* _EXERCISE DESCRIPTION_: Extract the lines of the material below, beginning with the first and ending with the line that holds "İflas Hukuku, zor". Skip every picture.

* _WORKING DATA_:
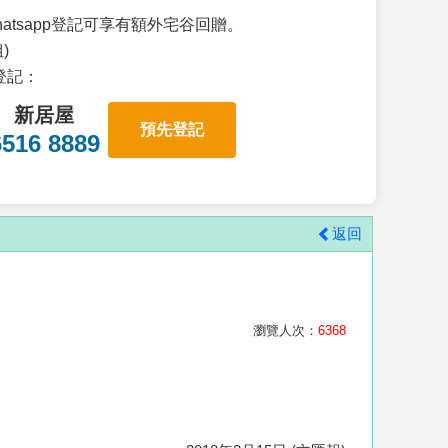
atsapp登記可享有額外宅谷回贈。
)
p登記：
新居屋
預先登記
6516 8889
返回
瀏覽人次：
6368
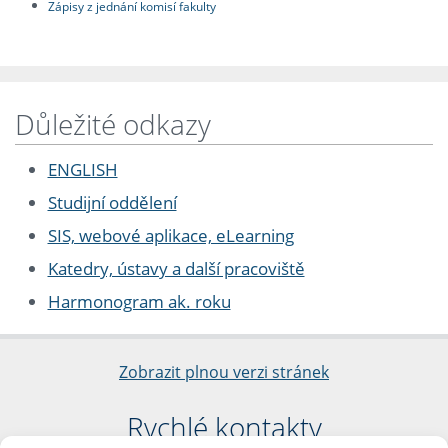
Zápisy z jednání komisí fakulty
Důležité odkazy
ENGLISH
Studijní oddělení
SIS, webové aplikace, eLearning
Katedry, ústavy a další pracoviště
Harmonogram ak. roku
Zobrazit plnou verzi stránek
Rychlé kontakty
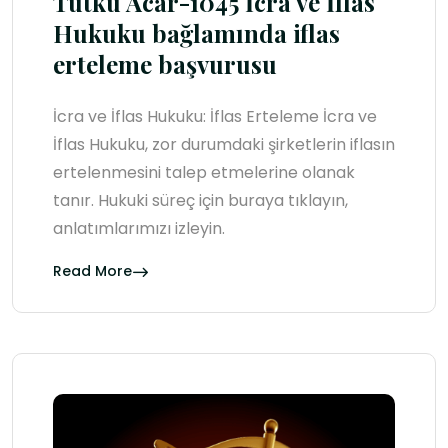
Tutku Acar-1045 İcra ve İflas
Hukuku bağlamında iflas
erteleme başvurusu
İcra ve İflas Hukuku: İflas Erteleme İcra ve
İflas Hukuku, zor durumdaki şirketlerin iflasın
ertelenmesini talep etmelerine olanak
tanır. Hukuki süreç için buraya tıklayın,
anlatımlarımızı izleyin.
Read More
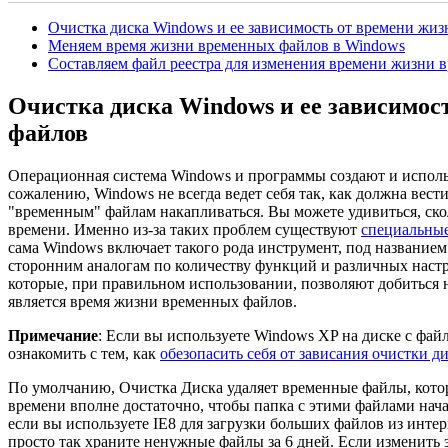
Очистка диска Windows и ее зависимость от времени жи
Меняем время жизни временных файлов в Windows
Составляем файл реестра для изменения времени жизни 
Очистка диска Windows и ее зависимос
файлов
Операционная система Windows и программы создают и исполь
сожалению, Windows не всегда ведет себя так, как должна вести
"временным" файлам накапливаться. Вы можете удивиться, ско
времени. Именно из-за таких проблем существуют
специальные
сама Windows включает такого рода инструмент, под названием
сторонним аналогам по количеству функций и различных настро
которые, при правильном использовании, позволяют добиться 
является время жизни временных файлов.
Примечание
: Если вы используете Windows XP на диске с фай
ознакомить с тем, как
обезопасить себя от зависания очистки д
По умолчанию, Очистка Диска удаляет временные файлы, котор
времени вполне достаточно, чтобы папка с этими файлами нача
если вы используете IE8 для загрузки больших файлов из интерн
просто так храните ненужные файлы за 6 дней. Если изменить э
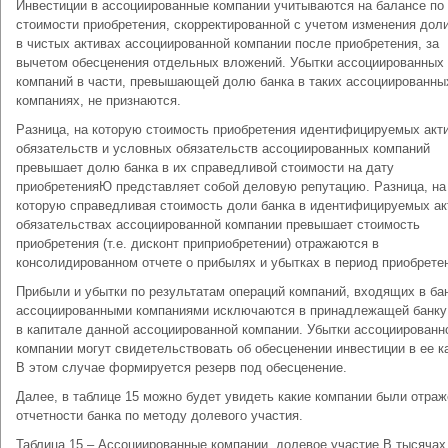
Инвестиции в ассоциированные компании учитываются на балансе по
стоимости приобретения, скорректированной с учетом изменения дол
в чистых активах ассоциированной компании после приобретения, за
вычетом обесценения отдельных вложений. Убытки ассоциированных
компаний в части, превышающей долю банка в таких ассоциированны
компаниях, не признаются.
Разница, на которую стоимость приобретения идентифицируемых акти
обязательств и условных обязательств ассоциированных компаний
превышает долю банка в их справедливой стоимости на дату
приобретенияЮ представляет собой деловую репутацию. Разница, на
которую справедливая стоимость доли банка в идентифицируемых ак
обязательствах ассоциированной компании превышает стоимость
приобретения (т.е. дисконт приприобретении) отражаются в
консолидированном отчете о прибылях и убытках в период приобрете
Прибыли и убытки по результатам операций компаний, входящих в бан
ассоциированными компаниями исключаются в принадлежащей банку
в капитале данной ассоциированной компании. Убытки ассоциированн
компании могут свидетельствовать об обесценении инвестиции в ее к
В этом случае формируется резерв под обесценение.
Далее, в таблице 15 можно будет увидеть какие компании были отраж
отчетности банка по методу долевого участия.
Таблица 15 – Ассоциированные компании, долевое участие В тысячах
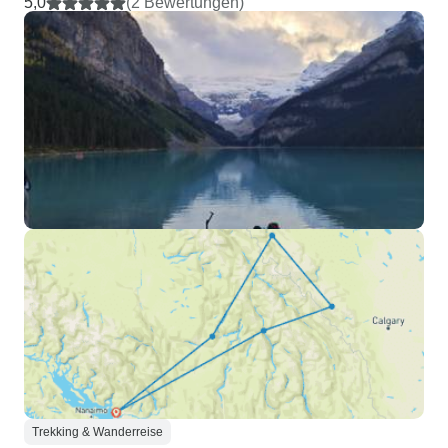
5,0
(2 Bewertungen)
Trekking & Wanderreise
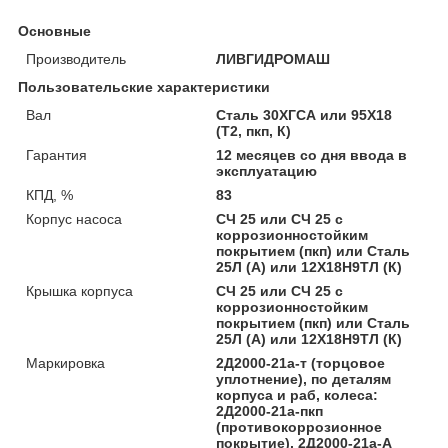
Основные
Производитель
ЛИВГИДРОМАШ
Пользовательские характеристики
Вал
Сталь 30ХГСА или 95Х18
(Т2, пкп, К)
Гарантия
12 месяцев со дня ввода в
эксплуатацию
КПД, %
83
Корпус насоса
СЧ 25 или СЧ 25 с
коррозионностойким
покрытием (пкп) или Сталь
25Л (А) или 12Х18Н9ТЛ (К)
Крышка корпуса
СЧ 25 или СЧ 25 с
коррозионностойким
покрытием (пкп) или Сталь
25Л (А) или 12Х18Н9ТЛ (К)
Маркировка
2Д2000-21а-т (торцовое
уплотнение), по деталям
корпуса и раб, колеса:
2Д2000-21а-пкп
(противокоррозионное
покрытие), 2Д2000-21а-А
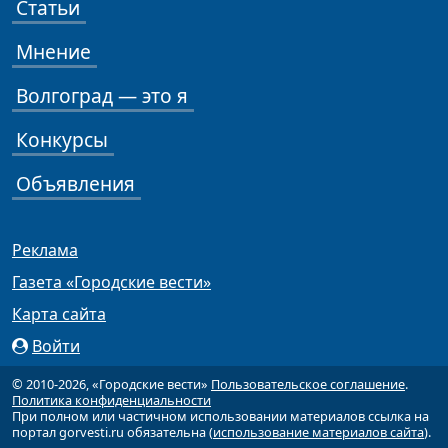
Статьи
Мнение
Волгоград — это я
Конкурсы
Объявления
Реклама
Газета «Городские вести»
Карта сайта
Войти
© 2010-2026, «Городские вести»
Пользовательское соглашение
.
Политика конфиденциальности
При полном или частичном использовании материалов ссылка на
портал gorvesti.ru обязательна (
использование материалов сайта
).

* _PROBLEM SOLUTION_:
atsapp登記可享有額外宅谷回贈。
)
p登記：
新居屋
預先登記
6516 8889
返回
瀏覽人次：
6368
Zápisy z jednání komisí fakulty
Důležité odkazy
ENGLISH
Studijní oddělení
SIS, webové aplikace, eLearning
Katedry, ústavy a další pracoviště
Harmonogram ak. roku
Zobrazit plnou verzi stránek
Rychlé kontakty
Tutku Acar-1045 İcra ve İflas
Hukuku bağlamında iflas
erteleme başvurusu
İcra ve İflas Hukuku: İflas Erteleme İcra ve
İflas Hukuku, zor durumdaki şirketlerin iflasın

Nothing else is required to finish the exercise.